## EXTRACTED ENTRIES
━━━━━━

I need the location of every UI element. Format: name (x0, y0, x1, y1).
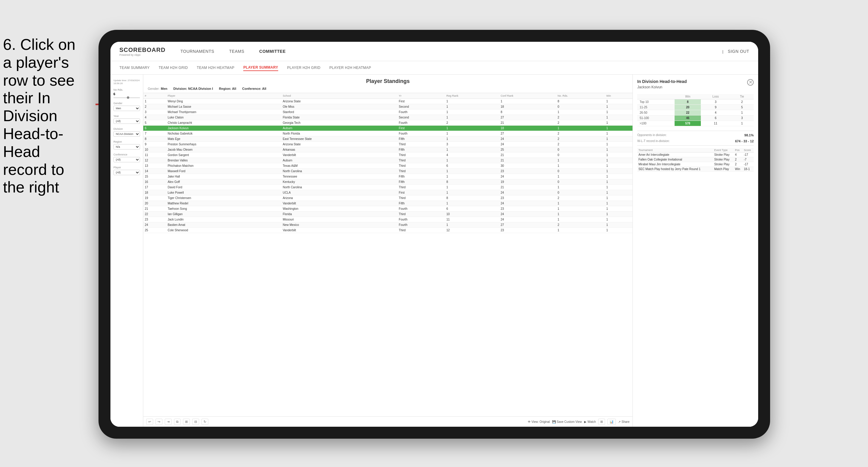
h2h-opponents-value: 98.1% (744, 133, 754, 137)
table-row[interactable]: 14 Maxwell Ford North Carolina Third 1 2… (143, 168, 632, 174)
filter-gender-select[interactable]: Men (114, 106, 140, 111)
table-row[interactable]: 8 Mats Ege East Tennessee State Fifth 1 … (143, 136, 632, 142)
tournament-type: Match Play (713, 167, 734, 172)
cell-win: 1 (605, 136, 632, 142)
cell-win: 1 (605, 142, 632, 147)
tablet-screen: SCOREBOARD Powered by clippi TOURNAMENTS… (111, 42, 758, 427)
nav-tournaments[interactable]: TOURNAMENTS (180, 48, 214, 55)
sub-nav-team-summary[interactable]: TEAM SUMMARY (119, 65, 150, 71)
view-original-btn[interactable]: 👁 View: Original (528, 420, 550, 424)
sub-nav-player-summary[interactable]: PLAYER SUMMARY (243, 64, 278, 71)
table-row[interactable]: 21 Taehoon Song Washington Fourth 6 23 1… (143, 206, 632, 212)
table-row[interactable]: 18 Luke Powell UCLA First 1 24 0 1 (143, 190, 632, 195)
cell-rds: 1 (556, 212, 605, 217)
filter-btn[interactable]: ⊟ (192, 419, 199, 425)
watch-btn[interactable]: ▶ Watch (584, 420, 596, 424)
sub-nav-team-h2h-heatmap[interactable]: TEAM H2H HEATMAP (197, 65, 234, 71)
h2h-loss: 6 (701, 116, 730, 121)
table-row[interactable]: 23 Jack Lundin Missouri Fourth 11 24 1 1 (143, 217, 632, 222)
cell-conf: 25 (499, 147, 556, 153)
h2h-wlt-label: W-L-T record in-division: (637, 139, 670, 143)
redo-btn[interactable]: ↪ (156, 419, 162, 425)
filter-no-rds: No Rds. 6 (114, 88, 140, 98)
h2h-opponents-row: Opponents in division: 98.1% (637, 133, 754, 137)
cell-conf: 27 (499, 131, 556, 136)
nav-committee[interactable]: COMMITTEE (259, 48, 286, 55)
undo-btn[interactable]: ↩ (146, 419, 153, 425)
cell-conf: 24 (499, 212, 556, 217)
cell-player: Mats Ege (166, 136, 281, 142)
cell-win: 1 (605, 190, 632, 195)
table-row[interactable]: 17 David Ford North Carolina Third 1 21 … (143, 185, 632, 190)
cell-school: Auburn (281, 126, 397, 131)
h2h-divider-1 (637, 131, 754, 131)
table-row[interactable]: 6 Jackson Koivun Auburn First 1 18 1 1 (143, 126, 632, 131)
sign-out-button[interactable]: Sign out (728, 48, 749, 55)
filter-conference-select[interactable]: (All) (114, 157, 140, 162)
table-row[interactable]: 5 Christo Lampracht Georgia Tech Fourth … (143, 120, 632, 126)
forward-btn[interactable]: ⇥ (165, 419, 172, 425)
cell-school: UCLA (281, 190, 397, 195)
cell-school: East Tennessee State (281, 136, 397, 142)
cell-yr: Fourth (397, 217, 445, 222)
cell-player: David Ford (166, 185, 281, 190)
table-row[interactable]: 2 Michael La Sasse Ole Miss Second 1 18 … (143, 104, 632, 110)
cell-reg: 6 (445, 163, 499, 168)
sub-nav-player-h2h-heatmap[interactable]: PLAYER H2H HEATMAP (330, 65, 371, 71)
table-row[interactable]: 16 Alex Goff Kentucky Fifth 8 19 0 1 (143, 179, 632, 185)
table-row[interactable]: 25 Cole Sherwood Vanderbilt Third 12 23 … (143, 228, 632, 233)
table-row[interactable]: 11 Gordon Sargent Vanderbilt Third 4 21 … (143, 153, 632, 158)
cell-school: Georgia Tech (281, 120, 397, 126)
filter-year-select[interactable]: (All) (114, 119, 140, 124)
cell-win: 1 (605, 206, 632, 212)
filter-division-select[interactable]: NCAA Division I (114, 131, 140, 137)
cell-yr: Fifth (397, 201, 445, 206)
table-row[interactable]: 7 Nicholas Gabrelcik North Florida Fourt… (143, 131, 632, 136)
refresh-btn[interactable]: ↻ (202, 419, 208, 425)
cell-reg: 1 (445, 185, 499, 190)
copy-btn[interactable]: ⧉ (174, 419, 181, 425)
table-row[interactable]: 9 Preston Summerhays Arizona State Third… (143, 142, 632, 147)
chart-btn[interactable]: 📊 (608, 419, 616, 425)
sub-nav-player-h2h-grid[interactable]: PLAYER H2H GRID (287, 65, 320, 71)
cell-num: 13 (143, 163, 166, 168)
table-row[interactable]: 24 Bastien Amat New Mexico Fourth 1 27 2… (143, 222, 632, 228)
h2h-loss: 11 (701, 121, 730, 126)
h2h-wlt-row: W-L-T record in-division: 674 - 33 - 12 (637, 139, 754, 143)
sub-nav-team-h2h-grid[interactable]: TEAM H2H GRID (158, 65, 188, 71)
cell-win: 1 (605, 212, 632, 217)
table-row[interactable]: 19 Tiger Christensen Arizona Third 8 23 … (143, 195, 632, 201)
save-custom-btn[interactable]: 💾 Save Custom View (552, 420, 582, 424)
filter-division: Division NCAA Division I (114, 127, 140, 137)
h2h-close-btn[interactable]: ✕ (747, 79, 754, 86)
filter-region-select[interactable]: N/a (114, 144, 140, 150)
h2h-panel: In Division Head-to-Head Jackson Koivun … (633, 74, 758, 427)
nav-teams[interactable]: TEAMS (229, 48, 244, 55)
table-row[interactable]: 10 Jacob Mau Olesen Arkansas Fifth 1 25 … (143, 147, 632, 153)
share-btn[interactable]: ↗ Share (618, 420, 629, 424)
cell-player: Michael Thorbjornsen (166, 110, 281, 115)
h2h-win: 22 (675, 110, 701, 116)
cell-school: Stanford (281, 110, 397, 115)
paste-btn[interactable]: ⊞ (183, 419, 190, 425)
grid-btn[interactable]: ⊞ (598, 419, 605, 425)
cell-player: Michael La Sasse (166, 104, 281, 110)
table-row[interactable]: 22 Ian Gilligan Florida Third 10 24 1 1 (143, 212, 632, 217)
table-row[interactable]: 20 Matthew Riedel Vanderbilt Fifth 1 24 … (143, 201, 632, 206)
filter-player-label: Player (114, 166, 140, 169)
cell-rds: 2 (556, 120, 605, 126)
cell-rds: 2 (556, 131, 605, 136)
filter-player-select[interactable]: (All) (114, 170, 140, 175)
tournament-type: Stroke Play (713, 153, 734, 157)
table-row[interactable]: 12 Brendan Valles Auburn Third 1 21 1 1 (143, 158, 632, 163)
table-row[interactable]: 15 Jake Hall Tennessee Fifth 1 24 1 1 (143, 174, 632, 179)
h2h-divider-2 (637, 145, 754, 146)
table-row[interactable]: 1 Wenyi Ding Arizona State First 1 1 8 1 (143, 99, 632, 104)
table-row[interactable]: 4 Luke Claton Florida State Second 1 27 … (143, 115, 632, 120)
cell-rds: 1 (556, 185, 605, 190)
table-row[interactable]: 3 Michael Thorbjornsen Stanford Fourth 1… (143, 110, 632, 115)
cell-conf: 21 (499, 153, 556, 158)
logo-subtitle: Powered by clippi (119, 54, 165, 56)
table-row[interactable]: 13 Phichaksn Maichon Texas A&M Third 6 3… (143, 163, 632, 168)
filter-slider[interactable] (114, 97, 140, 98)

━━━━━━

## YOUR ASSIGNMENT
Show all lines in the records above that hold "UCLA".

## RESULT OF THIS EXERCISE
table-row[interactable]: 18 Luke Powell UCLA First 1 24 0 1 (143, 190, 632, 195)
cell-school: UCLA (281, 190, 397, 195)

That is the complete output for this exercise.